I’m following this manual on how to migrate between organizations due to InfluxDb no longer supporting European regions on GCP. We need to migrate our organization to us-based region by the end of the month.
When running the migration tasks we encounter following error:
{"code":"internal error","message":"error calling function \"metadata\" @97:1-97:11: error calling function \"findRecord\" @67:32-67:69: runtime error @59:12-59:19: count: wrong number of fields"}
Some task finish successfully, while others fail for hour or even longer. Retrying does not change the outcome.

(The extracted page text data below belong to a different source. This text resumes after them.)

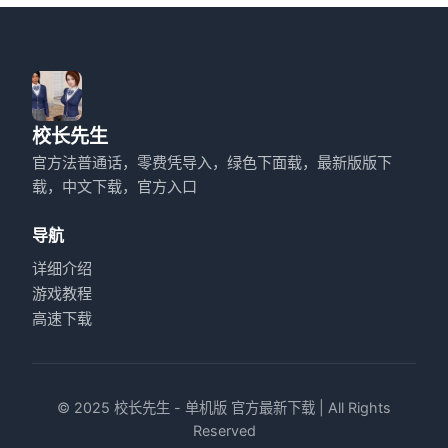
校长先生
官方法普通话，零费凭导入，绿色下面载，最新版版下
载，中文下载，官方入口
导航
详细介绍
游戏教程
高速下载
© 2025 校长先生 - 单机版 官方最新下载 | All Rights
Reserved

It’s hard to say whether the data for failed tasks has been migrated.
Task definition
import "array"
import "experimental"
import "influxdata/influxdb/secrets"
option task = {name: "xyz_migration", every: 5m}
migration = {
start: 2023-06-01T00:00:00Z,
stop: 2023-07-01T00:00:00Z,
batchInterval: 2h,
batchBucket: "xyz_migration_metadata_2",
sourceHost: "https://europe-west1-1.gcp.cloud2.influxdata.com",
sourceOrg: "Org Name",
sourceToken: secrets.get(key: "INFLUXDB_CLOUD_TOKEN"),
sourceBucket: "xyz",
destinationBucket: "xyz",
}
batchRange = () => {
_lastBatchStop =
(from(bucket: migration.batchBucket)
|> range(start: migration.start)
|> filter(fn: (r) => r._field == "batch_stop")
|> filter(fn: (r) => r.srcOrg == migration.sourceOrg)

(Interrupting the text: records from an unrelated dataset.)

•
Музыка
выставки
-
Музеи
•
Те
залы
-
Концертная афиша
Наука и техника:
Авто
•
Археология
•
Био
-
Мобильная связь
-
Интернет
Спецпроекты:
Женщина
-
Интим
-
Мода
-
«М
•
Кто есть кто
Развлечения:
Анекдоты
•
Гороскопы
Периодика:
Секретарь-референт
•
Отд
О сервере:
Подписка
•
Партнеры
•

|> filter(fn: (r) => r.srcBucket == migration.sourceBucket)
|> last()
|> findRecord(fn: (key) => true, idx: 0))._value
_batchStart =
if exists _lastBatchStop then
time(v: _lastBatchStop)
else
migration.start
return {
start: _batchStart,
stop: experimental.addDuration(d: migration.batchInterval, to: _batchStart),
}
}
batch = {start: batchRange().start, stop: batchRange().stop}
finished =
if batch.start >= migration.stop then
die(msg: "Batch range is beyond the migration range. Migration is complete.")
else
"Migration in progress"
data = () =>
from(
host: migration.sourceHost,
org: migration.sourceOrg,
token: migration.sourceToken,
bucket: migration.sourceBucket,
)
|> range(start: batch.start, stop: batch.stop)
rowCount =
data()
|> count()
|> group(columns: ["_start", "_stop"])
|> sum()
emptyRange = array.from(rows: [{_start: batch.start, _stop: batch.stop, _value: 0}])
metadata = () => {
_input =
if exists (rowCount |> findRecord(fn: (key) => true, idx: 0))._value then
rowCount
else
emptyRange
return
_input
|> map(
fn: (r) =>
({
_time: now(),
_measurement: "batches",
srcOrg: migration.sourceOrg,
srcBucket: migration.sourceBucket,
dstBucket: migration.destinationBucket,
batch_start: string(v: batch.start),
batch_stop: string(v: batch.stop),
rows: r._value,
percent_complete:
float(v: int(v: r._stop) - int(v: migration.start)) / float(
v: int(v: migration.stop) - int(v: migration.start),
) * 100.0,
}),
)
|> group(columns: ["_measurement", "srcOrg", "srcBucket", "dstBucket"])
}
data()
|> to(bucket: migration.destinationBucket)
metadata()
|> experimental.to(bucket: migration.batchBucket)
Is there anything we can do about this issue? What other options do we have to migrate the data?